▶ [Task instructions]: Every line of the entries below that carries the string "SundayMondayTuesdayWednesdayThursdayFrid" should be copied.

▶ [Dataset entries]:
####

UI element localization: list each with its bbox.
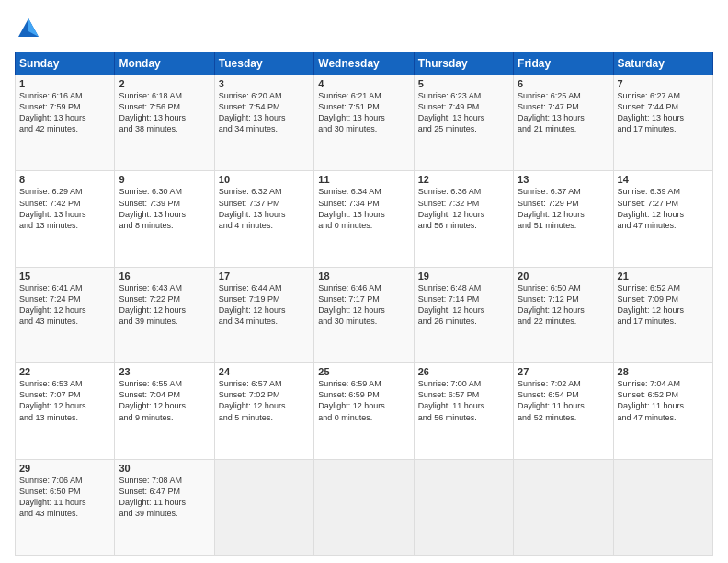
day-info: Sunrise: 6:16 AM Sunset: 7:59 PM Dayligh… [19, 90, 110, 135]
day-number: 20 [518, 270, 609, 282]
calendar-header-sunday: Sunday [16, 52, 115, 75]
calendar-day-cell [414, 459, 513, 555]
day-info: Sunrise: 6:30 AM Sunset: 7:39 PM Dayligh… [119, 186, 210, 231]
day-info: Sunrise: 6:48 AM Sunset: 7:14 PM Dayligh… [418, 282, 509, 327]
calendar-day-cell: 19Sunrise: 6:48 AM Sunset: 7:14 PM Dayli… [414, 267, 513, 362]
day-number: 15 [19, 270, 110, 282]
calendar-week-row: 15Sunrise: 6:41 AM Sunset: 7:24 PM Dayli… [16, 267, 713, 362]
day-number: 29 [19, 463, 110, 474]
day-number: 12 [418, 174, 509, 185]
day-number: 3 [219, 78, 310, 89]
calendar-header-row: SundayMondayTuesdayWednesdayThursdayFrid… [16, 52, 713, 75]
day-info: Sunrise: 6:59 AM Sunset: 6:59 PM Dayligh… [318, 378, 409, 423]
calendar-day-cell: 12Sunrise: 6:36 AM Sunset: 7:32 PM Dayli… [414, 171, 513, 267]
calendar-week-row: 8Sunrise: 6:29 AM Sunset: 7:42 PM Daylig… [16, 171, 713, 267]
calendar-day-cell: 16Sunrise: 6:43 AM Sunset: 7:22 PM Dayli… [115, 267, 214, 362]
day-info: Sunrise: 6:50 AM Sunset: 7:12 PM Dayligh… [518, 282, 609, 327]
day-info: Sunrise: 6:23 AM Sunset: 7:49 PM Dayligh… [418, 90, 509, 135]
calendar-day-cell: 20Sunrise: 6:50 AM Sunset: 7:12 PM Dayli… [514, 267, 613, 362]
day-number: 14 [618, 174, 709, 185]
day-info: Sunrise: 6:53 AM Sunset: 7:07 PM Dayligh… [19, 378, 110, 423]
calendar-day-cell: 25Sunrise: 6:59 AM Sunset: 6:59 PM Dayli… [314, 363, 414, 459]
day-number: 1 [19, 78, 110, 89]
calendar-day-cell: 28Sunrise: 7:04 AM Sunset: 6:52 PM Dayli… [613, 363, 712, 459]
calendar-day-cell [613, 459, 712, 555]
calendar-day-cell: 23Sunrise: 6:55 AM Sunset: 7:04 PM Dayli… [115, 363, 214, 459]
calendar-day-cell: 15Sunrise: 6:41 AM Sunset: 7:24 PM Dayli… [16, 267, 115, 362]
calendar-day-cell: 4Sunrise: 6:21 AM Sunset: 7:51 PM Daylig… [314, 75, 414, 171]
calendar-day-cell: 10Sunrise: 6:32 AM Sunset: 7:37 PM Dayli… [214, 171, 313, 267]
day-number: 11 [318, 174, 409, 185]
day-number: 26 [418, 366, 509, 377]
calendar-header-wednesday: Wednesday [314, 52, 414, 75]
calendar-day-cell [314, 459, 414, 555]
day-number: 28 [618, 366, 709, 377]
day-number: 24 [219, 366, 310, 377]
calendar-day-cell: 6Sunrise: 6:25 AM Sunset: 7:47 PM Daylig… [514, 75, 613, 171]
day-info: Sunrise: 6:43 AM Sunset: 7:22 PM Dayligh… [119, 282, 210, 327]
calendar-day-cell [514, 459, 613, 555]
day-number: 10 [219, 174, 310, 185]
calendar-header-thursday: Thursday [414, 52, 513, 75]
calendar-day-cell: 27Sunrise: 7:02 AM Sunset: 6:54 PM Dayli… [514, 363, 613, 459]
calendar-day-cell: 22Sunrise: 6:53 AM Sunset: 7:07 PM Dayli… [16, 363, 115, 459]
day-number: 7 [618, 78, 709, 89]
calendar-day-cell: 8Sunrise: 6:29 AM Sunset: 7:42 PM Daylig… [16, 171, 115, 267]
calendar-week-row: 1Sunrise: 6:16 AM Sunset: 7:59 PM Daylig… [16, 75, 713, 171]
day-info: Sunrise: 6:55 AM Sunset: 7:04 PM Dayligh… [119, 378, 210, 423]
day-number: 17 [219, 270, 310, 282]
day-info: Sunrise: 6:18 AM Sunset: 7:56 PM Dayligh… [119, 90, 210, 135]
day-number: 23 [119, 366, 210, 377]
calendar-day-cell: 24Sunrise: 6:57 AM Sunset: 7:02 PM Dayli… [214, 363, 313, 459]
day-info: Sunrise: 6:27 AM Sunset: 7:44 PM Dayligh… [618, 90, 709, 135]
day-info: Sunrise: 6:39 AM Sunset: 7:27 PM Dayligh… [618, 186, 709, 231]
calendar-day-cell [214, 459, 313, 555]
day-info: Sunrise: 6:44 AM Sunset: 7:19 PM Dayligh… [219, 282, 310, 327]
day-number: 22 [19, 366, 110, 377]
calendar-day-cell: 9Sunrise: 6:30 AM Sunset: 7:39 PM Daylig… [115, 171, 214, 267]
logo-icon [15, 15, 42, 42]
calendar-header-saturday: Saturday [613, 52, 712, 75]
calendar-header-tuesday: Tuesday [214, 52, 313, 75]
calendar-header-monday: Monday [115, 52, 214, 75]
day-info: Sunrise: 6:21 AM Sunset: 7:51 PM Dayligh… [318, 90, 409, 135]
day-number: 30 [119, 463, 210, 474]
calendar-week-row: 22Sunrise: 6:53 AM Sunset: 7:07 PM Dayli… [16, 363, 713, 459]
calendar-day-cell: 5Sunrise: 6:23 AM Sunset: 7:49 PM Daylig… [414, 75, 513, 171]
day-number: 6 [518, 78, 609, 89]
calendar-day-cell: 29Sunrise: 7:06 AM Sunset: 6:50 PM Dayli… [16, 459, 115, 555]
day-number: 5 [418, 78, 509, 89]
calendar-day-cell: 26Sunrise: 7:00 AM Sunset: 6:57 PM Dayli… [414, 363, 513, 459]
calendar-day-cell: 2Sunrise: 6:18 AM Sunset: 7:56 PM Daylig… [115, 75, 214, 171]
day-info: Sunrise: 6:41 AM Sunset: 7:24 PM Dayligh… [19, 282, 110, 327]
day-info: Sunrise: 6:36 AM Sunset: 7:32 PM Dayligh… [418, 186, 509, 231]
calendar-day-cell: 17Sunrise: 6:44 AM Sunset: 7:19 PM Dayli… [214, 267, 313, 362]
day-number: 13 [518, 174, 609, 185]
day-number: 9 [119, 174, 210, 185]
day-number: 19 [418, 270, 509, 282]
day-number: 25 [318, 366, 409, 377]
day-info: Sunrise: 6:32 AM Sunset: 7:37 PM Dayligh… [219, 186, 310, 231]
day-info: Sunrise: 7:08 AM Sunset: 6:47 PM Dayligh… [119, 475, 210, 520]
day-number: 8 [19, 174, 110, 185]
calendar-week-row: 29Sunrise: 7:06 AM Sunset: 6:50 PM Dayli… [16, 459, 713, 555]
day-info: Sunrise: 6:37 AM Sunset: 7:29 PM Dayligh… [518, 186, 609, 231]
calendar-day-cell: 18Sunrise: 6:46 AM Sunset: 7:17 PM Dayli… [314, 267, 414, 362]
day-info: Sunrise: 6:34 AM Sunset: 7:34 PM Dayligh… [318, 186, 409, 231]
day-number: 16 [119, 270, 210, 282]
calendar-day-cell: 11Sunrise: 6:34 AM Sunset: 7:34 PM Dayli… [314, 171, 414, 267]
day-info: Sunrise: 6:52 AM Sunset: 7:09 PM Dayligh… [618, 282, 709, 327]
calendar-day-cell: 21Sunrise: 6:52 AM Sunset: 7:09 PM Dayli… [613, 267, 712, 362]
day-info: Sunrise: 6:25 AM Sunset: 7:47 PM Dayligh… [518, 90, 609, 135]
page: SundayMondayTuesdayWednesdayThursdayFrid… [0, 0, 728, 563]
calendar-day-cell: 3Sunrise: 6:20 AM Sunset: 7:54 PM Daylig… [214, 75, 313, 171]
day-info: Sunrise: 6:20 AM Sunset: 7:54 PM Dayligh… [219, 90, 310, 135]
day-number: 27 [518, 366, 609, 377]
day-info: Sunrise: 6:57 AM Sunset: 7:02 PM Dayligh… [219, 378, 310, 423]
calendar-table: SundayMondayTuesdayWednesdayThursdayFrid… [15, 52, 713, 556]
calendar-day-cell: 30Sunrise: 7:08 AM Sunset: 6:47 PM Dayli… [115, 459, 214, 555]
day-number: 21 [618, 270, 709, 282]
day-info: Sunrise: 7:04 AM Sunset: 6:52 PM Dayligh… [618, 378, 709, 423]
day-number: 18 [318, 270, 409, 282]
day-info: Sunrise: 7:06 AM Sunset: 6:50 PM Dayligh… [19, 475, 110, 520]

####

▶ [Written answer]:
calendar-header-row: SundayMondayTuesdayWednesdayThursdayFrid… [16, 52, 713, 75]
page: SundayMondayTuesdayWednesdayThursdayFrid… [0, 0, 728, 563]
calendar-table: SundayMondayTuesdayWednesdayThursdayFrid… [15, 52, 713, 556]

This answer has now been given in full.